Nodemailer utilities module for Nest based on the nodemailer package.

Installation

$ npm i --save @iaminfinity/nodemailer

Usage

Import NodemailerModule:

@Module({
  imports: [
    NodemailerModule.register({
      host: 'smtp.example.com',
      port: 587,
      secure: false,
      auth: {
          user: 'username',
          pass: 'password'
      }
    })
  ],
  providers: [...]
})
export class AppModule {}

Inject NodemailerService:

@Injectable()
export class AppService {
  constructor(private readonly nodemailerService: NodemailerService) {}
}

Async options

Quite often you might want to asynchronously pass your module options instead of passing them beforehand. In such case, use registerAsync() method, that provides a couple of various ways to deal with async data.

1. Use factory

NodemailerModule.registerAsync({
  useFactory: () => ({
    host: 'smtp.example.com',
    port: 587,
    secure: false,
    auth: {
        user: 'username',
        pass: 'password'
    }
  })
})

Obviously, our factory behaves like every other one (might be async and is able to inject dependencies through inject).

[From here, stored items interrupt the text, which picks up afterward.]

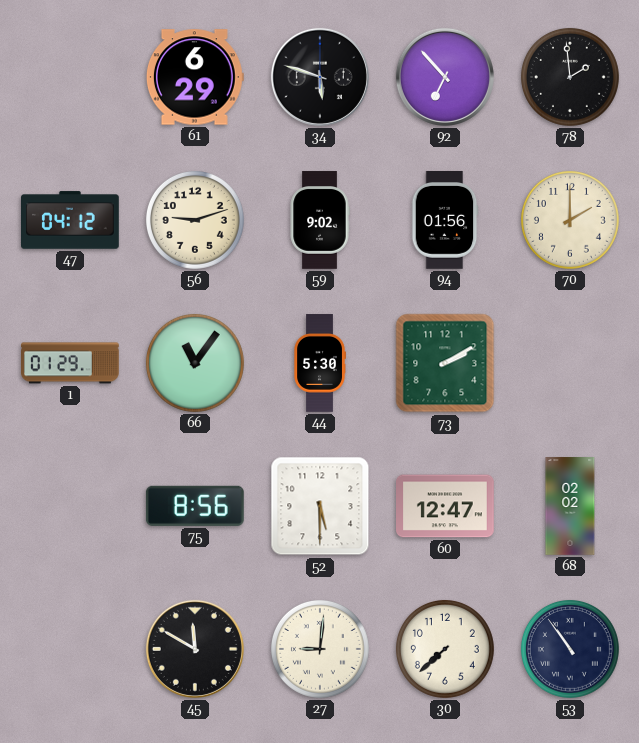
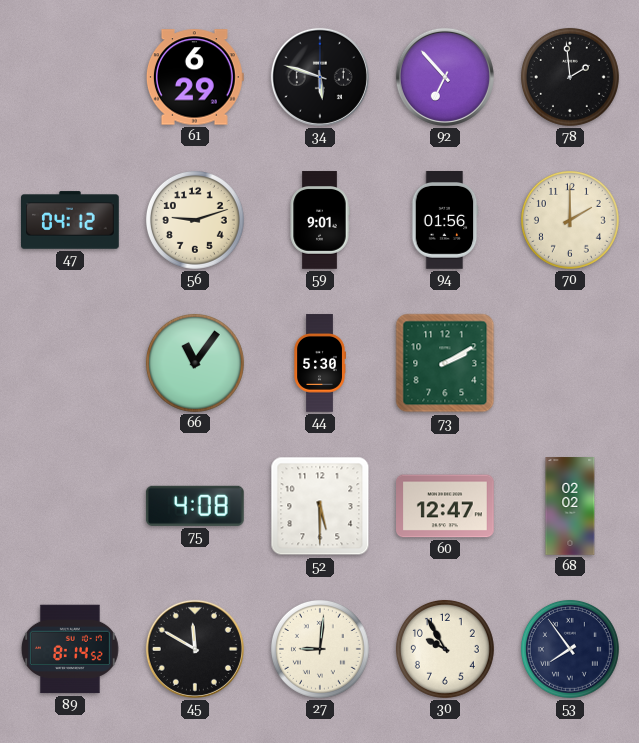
59: 9:02 -> 9:01
1: 01:29 -> none
75: 8:56 -> 4:08
89: none -> 8:14
30: 7:38 -> 9:55
53: 10:54 -> 7:54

NodemailerModule.registerAsync({
  imports: [ConfigModule],
  useFactory: async (configService: ConfigService) => configService.getMailConfig(),
  inject: [ConfigService],
})

2. Use class

NodemailerModule.registerAsync({
  useClass: NodemailerConfigService
})

Above construction will instantiate JwtConfigService inside JwtModule and will leverage it to create options objec

class NodemailerConfigService implements NodemailerOptionsFactory {
  createNodemailerOptions(): NodemailerModuleOptions {
    return {
      host: 'smtp.example.com',
      port: 587,
      secure: false,
      auth: {
        user: 'username',
        pass: 'password'
      }
    };
  }
}

3. Use existing

NodemailerModule.registerAsync({
  imports: [ConfigModule],
  useExisting: ConfigService
})

It works the same as useClass with one critical difference - NodemailerModule will lookup imported modules to reuse already created ConfigService, instead of instantiating it on its own.